All Pac 12 student-athlete demands are doable, except the big one.

Football players in the Pac-12, which has long been considered the edgiest college conference with the brainiest athletes, feel like they have leverage with ultimatums if they are going to play this fall.

Many in the media agree this is the time to play their cards, with the threat of the pandemic combining with the latest fight against racial and social injustice putting all of college sports on the precipice.

Yes, all athletes who choose to compete while the virus rages should get the very best safety precautions and medical treatment if they do get sick. The Pac-12 group is asking for health care insurance for six years after they stop playing. That certainly seems doable.

The creation of a permanent civic engagement task force is the next logical step in the ongoing controversy over equality.
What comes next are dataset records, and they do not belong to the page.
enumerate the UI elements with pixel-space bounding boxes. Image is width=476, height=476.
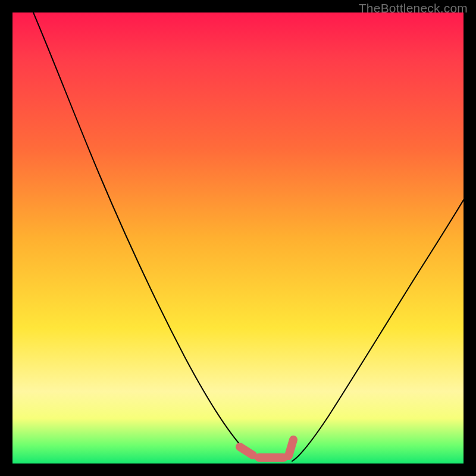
- canvas-frame: TheBottleneck.com: [0, 0, 476, 476]
- plot-area: [12, 12, 464, 464]
- curve-right-branch: [292, 200, 464, 461]
- chart-svg: [12, 12, 464, 464]
- marker-bottleneck-seg-3: [289, 440, 293, 456]
- marker-bottleneck-seg-1: [240, 447, 253, 455]
- watermark-text: TheBottleneck.com: [359, 1, 468, 15]
- curve-left-branch: [33, 12, 262, 461]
Schools and conferences say they want that, too, but college athletics suffers from lack of corporate leadership that could take control of that demand.

The biggest hurdle will be paying the players, which has been debated now for decades and remains the difference between the terms amateur and professional athletes. And, obviously, that leap cannot be made with the so-called non-profit structure of the NCAA.
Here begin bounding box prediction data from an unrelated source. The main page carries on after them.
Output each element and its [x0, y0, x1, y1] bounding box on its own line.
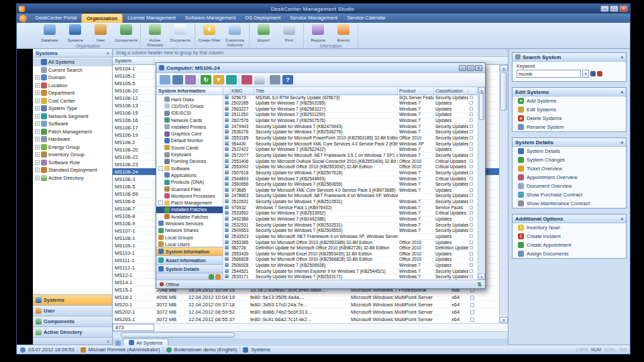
patch-checkbox[interactable] — [470, 136, 473, 139]
system-row-ms18-1[interactable]: MS18-14096 MB12.04.2012 10:04:19fe80::5e… — [113, 294, 499, 301]
patch-column-header-blank[interactable] — [223, 87, 230, 95]
patch-checkbox[interactable] — [470, 107, 473, 111]
patch-checkbox[interactable] — [470, 269, 473, 273]
tree-item-active-directory[interactable]: +Active Directory — [33, 174, 112, 182]
dialog-tree-pointing-devices[interactable]: Pointing Devices — [156, 158, 223, 165]
patch-checkbox[interactable] — [470, 182, 473, 186]
expand-icon[interactable]: + — [35, 152, 40, 157]
tab-organization[interactable]: Organization — [81, 13, 123, 23]
action-create-appointment[interactable]: Create Appointment — [513, 241, 626, 249]
collapse-icon[interactable]: ▴ — [621, 54, 623, 60]
patch-checkbox[interactable] — [470, 142, 473, 145]
dialog-maximize-button[interactable]: □ — [467, 65, 474, 71]
patch-checkbox[interactable] — [470, 217, 473, 221]
expand-icon[interactable]: + — [35, 75, 40, 80]
run-search-icon[interactable] — [590, 71, 596, 76]
expand-icon[interactable]: + — [35, 160, 40, 165]
patch-checkbox[interactable] — [470, 171, 473, 174]
ribbon-database-button[interactable]: Database — [38, 23, 62, 43]
keyword-dropdown-icon[interactable]: ▾ — [582, 70, 589, 78]
scroll-up-icon[interactable]: ▲ — [500, 65, 508, 71]
dialog-tree-local-groups[interactable]: Local Groups — [156, 234, 223, 241]
expand-icon[interactable]: - — [158, 166, 163, 171]
tree-item-software-rule[interactable]: +Software Rule — [33, 159, 112, 167]
dialog-scroll-thumb[interactable] — [479, 93, 484, 120]
dialog-tree-network-cards[interactable]: Network Cards — [156, 117, 223, 123]
expand-icon[interactable]: + — [35, 137, 40, 141]
expand-icon[interactable]: + — [35, 168, 40, 172]
tree-item-energy-group[interactable]: +Energy Group — [33, 143, 112, 152]
tree-item-current-search[interactable]: Current Search — [33, 66, 112, 74]
dialog-tree-monitored-processes[interactable]: Monitored Processes — [156, 192, 223, 199]
patch-column-header-blank[interactable] — [468, 87, 478, 95]
row-checkbox[interactable] — [470, 318, 474, 322]
toolbar-group-icon[interactable] — [185, 75, 196, 84]
collapse-icon[interactable]: ▴ — [621, 89, 623, 95]
patch-checkbox[interactable] — [470, 241, 473, 244]
ribbon-active-directory-button[interactable]: Active Directory — [143, 23, 167, 48]
dialog-tree-products-dna[interactable]: Products (DNA) — [156, 179, 223, 186]
patch-checkbox[interactable] — [470, 147, 473, 151]
system-row-ms202-1[interactable]: MS202-13072 MB12.04.2012 08:59:52fe80::8… — [113, 308, 499, 316]
dialog-tree-keyboard[interactable]: Keyboard — [156, 151, 223, 158]
dialog-tree-local-users[interactable]: Local Users — [156, 241, 223, 247]
clear-search-icon[interactable] — [597, 71, 602, 76]
tree-item-software[interactable]: +Software — [33, 120, 112, 128]
dialog-scroll-up-icon[interactable]: ▲ — [478, 87, 485, 93]
collapse-icon[interactable]: ▴ — [621, 216, 623, 221]
tab-license-management[interactable]: License Management — [123, 13, 180, 23]
horizontal-scrollbar[interactable] — [113, 331, 508, 339]
search-system-header[interactable]: Search System ▴ — [513, 53, 626, 62]
tree-item-inventory-group[interactable]: +Inventory Group — [33, 151, 112, 159]
tree-item-location[interactable]: +Location — [33, 82, 112, 90]
tab-software-management[interactable]: Software Management — [180, 13, 240, 23]
patch-checkbox[interactable] — [470, 200, 473, 203]
patch-column-header-title[interactable]: Title — [254, 87, 398, 95]
nav-active-directory-button[interactable]: Active Directory — [33, 326, 112, 337]
ribbon-customize-columns-button[interactable]: Customize Columns — [223, 23, 247, 48]
maximize-button[interactable]: □ — [610, 5, 619, 12]
action-show-purchase-contract[interactable]: Show Purchase Contract — [513, 190, 626, 199]
dialog-tree-windows-services[interactable]: Windows Services — [156, 220, 223, 227]
expand-icon[interactable]: + — [35, 114, 40, 119]
patch-checkbox[interactable] — [470, 113, 473, 116]
patch-checkbox[interactable] — [470, 160, 473, 163]
ribbon-reports-button[interactable]: Reports — [306, 23, 330, 43]
all-systems-tab[interactable]: All Systems — [123, 339, 168, 346]
column-header-system[interactable]: System — [113, 57, 154, 64]
ribbon-systems-button[interactable]: Systems — [63, 23, 87, 43]
action-add-systems[interactable]: +Add Systems — [513, 97, 626, 105]
dialog-close-button[interactable]: × — [475, 65, 482, 71]
dialog-nav-system-information-button[interactable]: System Information — [156, 247, 223, 255]
expand-icon[interactable]: + — [35, 83, 40, 88]
tree-item-all-systems[interactable]: All Systems — [33, 58, 112, 66]
dialog-tree-hard-disks[interactable]: Hard Disks — [156, 96, 223, 103]
box-header-additional-options[interactable]: Additional Options▴ — [513, 215, 626, 223]
hscroll-thumb[interactable] — [121, 333, 235, 338]
patch-checkbox[interactable] — [470, 96, 473, 99]
nav-systems-button[interactable]: Systems — [33, 294, 112, 305]
tree-item-patch-management[interactable]: +Patch Management — [33, 128, 112, 136]
action-appointment-overview[interactable]: Appointment Overview — [513, 173, 626, 182]
sidebar-mini-strip[interactable]: » — [33, 337, 112, 345]
toolbar-chart-icon[interactable] — [241, 75, 252, 84]
patch-checkbox[interactable] — [470, 119, 473, 122]
patch-column-header-kbid[interactable]: KBID — [230, 87, 254, 95]
action-rename-system[interactable]: Rename System — [513, 123, 626, 131]
ribbon-events-button[interactable]: Events — [331, 23, 356, 43]
tab-service-management[interactable]: Service Management — [285, 13, 342, 23]
sync-arrows-icon[interactable]: ⇅ — [477, 282, 482, 288]
box-header-edit-systems[interactable]: Edit Systems▴ — [513, 88, 626, 97]
keyword-input[interactable] — [517, 70, 581, 78]
dialog-tree-cd-dvd-drives[interactable]: CD/DVD Drives — [156, 103, 223, 109]
toolbar-help-icon[interactable]: ? — [282, 75, 293, 84]
patch-checkbox[interactable] — [470, 165, 473, 168]
patch-column-header-product[interactable]: Product — [398, 87, 434, 95]
action-inventory-now[interactable]: !Inventory Now! — [513, 223, 626, 232]
patch-checkbox[interactable] — [470, 154, 473, 157]
patch-checkbox[interactable] — [470, 206, 473, 209]
expand-icon[interactable]: + — [35, 99, 40, 103]
dialog-titlebar[interactable]: Computer: MS106-24 – □ × — [156, 63, 485, 73]
tree-item-standard-deployment[interactable]: +Standard Deployment — [33, 166, 112, 174]
toolbar-print-icon[interactable] — [254, 75, 265, 84]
A 50-50 split of all revenues would create a financial earthquake for college athletics. Reallocating money from sold-out stadiums and multi-million-dollar TV contracts would end college athletics as we know it. Coaches would have to agree to work for much less, schools would have to agree to abandon the arms race on facilities.
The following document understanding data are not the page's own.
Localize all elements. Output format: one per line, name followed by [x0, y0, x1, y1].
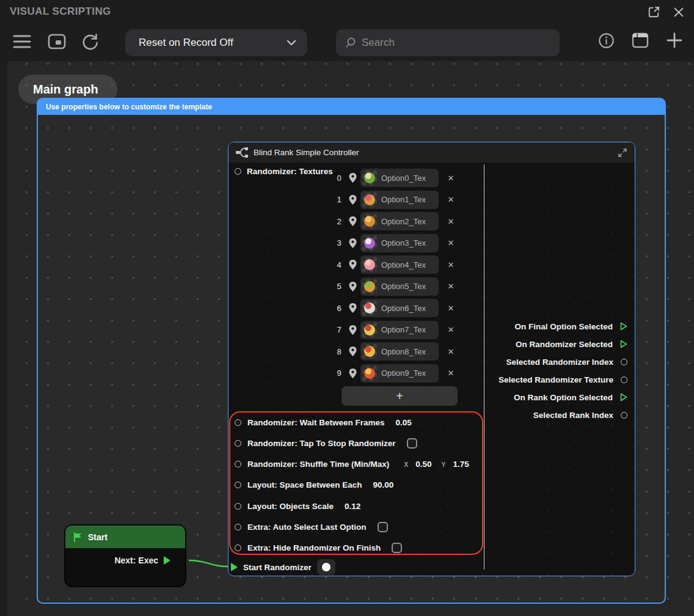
- flag-icon: [73, 532, 82, 542]
- remove-texture-button[interactable]: ✕: [439, 174, 463, 183]
- texture-field[interactable]: Option5_Tex: [360, 277, 439, 296]
- texture-field[interactable]: Option6_Tex: [360, 299, 439, 317]
- data-port-icon[interactable]: [235, 168, 241, 175]
- location-pin-icon[interactable]: [345, 172, 360, 183]
- remove-texture-button[interactable]: ✕: [439, 282, 463, 291]
- property-row: Layout: Space Between Each90.00: [235, 478, 480, 493]
- property-row: Extra: Auto Select Last Option: [235, 519, 480, 534]
- output-row: On Rank Option Selected: [395, 389, 627, 405]
- exec-port-icon[interactable]: [231, 563, 238, 571]
- data-port-icon[interactable]: [621, 412, 627, 419]
- search-input[interactable]: [362, 37, 551, 49]
- property-y-value[interactable]: 1.75: [453, 460, 469, 469]
- output-label: Selected Randomizer Texture: [499, 375, 613, 384]
- property-checkbox[interactable]: [378, 522, 388, 532]
- graph-canvas[interactable]: Main graph Use properties below to custo…: [7, 61, 694, 616]
- texture-label: Option5_Tex: [381, 282, 426, 291]
- remove-texture-button[interactable]: ✕: [439, 217, 463, 226]
- add-icon[interactable]: [666, 32, 683, 49]
- graph-state-dropdown-value: Reset on Record Off: [139, 37, 287, 49]
- property-value[interactable]: 90.00: [373, 480, 394, 490]
- start-randomizer-value[interactable]: [317, 559, 335, 575]
- texture-index: 3: [334, 238, 345, 248]
- value-dot: [322, 563, 331, 571]
- property-checkbox[interactable]: [392, 543, 402, 553]
- data-port-icon[interactable]: [621, 359, 627, 365]
- texture-row: 2Option2_Tex✕: [334, 212, 469, 230]
- texture-thumbnail-sushi: [362, 301, 377, 315]
- data-port-icon[interactable]: [235, 503, 241, 510]
- data-port-icon[interactable]: [235, 482, 241, 488]
- open-in-new-window-icon[interactable]: [647, 5, 661, 19]
- start-node-header[interactable]: Start: [65, 526, 185, 548]
- exec-port-icon[interactable]: [620, 393, 627, 402]
- property-x-value[interactable]: 0.50: [415, 460, 431, 469]
- remove-texture-button[interactable]: ✕: [439, 260, 463, 270]
- location-pin-icon[interactable]: [345, 281, 360, 292]
- texture-label: Option0_Tex: [381, 174, 426, 183]
- property-value[interactable]: 0.12: [345, 502, 360, 511]
- x-axis-label: X: [404, 461, 408, 468]
- texture-label: Option2_Tex: [381, 217, 426, 226]
- expand-icon[interactable]: [618, 148, 627, 158]
- data-port-icon[interactable]: [235, 440, 241, 447]
- data-port-icon[interactable]: [235, 524, 241, 530]
- location-pin-icon[interactable]: [345, 238, 360, 249]
- texture-row: 3Option3_Tex✕: [334, 234, 469, 252]
- data-port-icon[interactable]: [235, 461, 241, 468]
- remove-texture-button[interactable]: ✕: [439, 238, 463, 248]
- location-pin-icon[interactable]: [345, 346, 360, 357]
- property-label: Randomizer: Wait Between Frames: [247, 418, 385, 427]
- close-icon[interactable]: [672, 6, 685, 19]
- exec-port-icon[interactable]: [164, 556, 170, 565]
- texture-thumbnail-croissant: [362, 214, 377, 229]
- texture-label: Option4_Tex: [381, 260, 426, 270]
- property-label: Extra: Hide Randomizer On Finish: [247, 543, 381, 552]
- remove-texture-button[interactable]: ✕: [439, 195, 463, 204]
- graph-tab-label: Main graph: [33, 82, 98, 97]
- frame-header[interactable]: Use properties below to customize the te…: [37, 98, 665, 115]
- data-port-icon[interactable]: [235, 419, 241, 426]
- location-pin-icon[interactable]: [345, 259, 360, 270]
- refresh-icon[interactable]: [82, 33, 99, 50]
- location-pin-icon[interactable]: [345, 194, 360, 205]
- output-label: Selected Randomizer Index: [506, 358, 613, 367]
- controller-node-header[interactable]: Blind Rank Simple Controller: [228, 142, 635, 163]
- exec-port-icon[interactable]: [620, 322, 627, 331]
- texture-field[interactable]: Option4_Tex: [360, 255, 439, 274]
- texture-label: Option1_Tex: [381, 195, 426, 204]
- info-icon[interactable]: [598, 32, 615, 49]
- exec-port-icon[interactable]: [620, 340, 627, 348]
- next-exec-label: Next: Exec: [114, 556, 158, 565]
- property-row: Extra: Hide Randomizer On Finish: [235, 541, 480, 556]
- texture-label: Option3_Tex: [381, 238, 426, 248]
- texture-field[interactable]: Option3_Tex: [360, 234, 439, 252]
- controller-node[interactable]: Blind Rank Simple Controller Randomizer:…: [228, 142, 635, 576]
- data-port-icon[interactable]: [621, 376, 627, 383]
- start-node[interactable]: Start Next: Exec: [64, 524, 186, 587]
- property-checkbox[interactable]: [407, 438, 417, 449]
- location-pin-icon[interactable]: [345, 216, 360, 227]
- remove-texture-button[interactable]: ✕: [439, 304, 463, 313]
- location-pin-icon[interactable]: [345, 302, 360, 314]
- data-port-icon[interactable]: [235, 544, 241, 551]
- search-box[interactable]: [336, 29, 560, 56]
- graph-state-dropdown[interactable]: Reset on Record Off: [125, 29, 307, 56]
- menu-icon[interactable]: [12, 33, 32, 50]
- start-randomizer-label: Start Randomizer: [243, 563, 312, 572]
- window-panel-icon[interactable]: [632, 32, 649, 48]
- location-pin-icon[interactable]: [345, 368, 360, 379]
- picture-in-picture-icon[interactable]: [48, 34, 66, 50]
- texture-field[interactable]: Option2_Tex: [360, 212, 439, 230]
- location-pin-icon[interactable]: [345, 324, 360, 336]
- texture-field[interactable]: Option0_Tex: [360, 169, 439, 187]
- property-label: Layout: Objects Scale: [247, 502, 334, 511]
- property-row: Randomizer: Tap To Stop Randomizer: [235, 436, 480, 450]
- texture-index: 1: [334, 195, 345, 204]
- output-row: Selected Rank Index: [395, 407, 627, 423]
- start-node-title: Start: [88, 532, 108, 542]
- output-label: On Randomizer Selected: [516, 340, 613, 349]
- output-row: Selected Randomizer Texture: [395, 372, 627, 387]
- texture-field[interactable]: Option1_Tex: [360, 191, 439, 209]
- search-icon: [345, 37, 357, 49]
And, most importantly, athletes getting paid would make them employees and change the entire financial and tax structure. It’s easy to say pay the players, but that’s what the NFL and NBA do, and do we want to trade the free education for a bunch of athletes who don’t care about that?  There has to be a better way.

In negotiations, they say to start high with something you know you can’t get. The Pac-12 protests did that and well might end the entire discussion right there, when part of it should go on.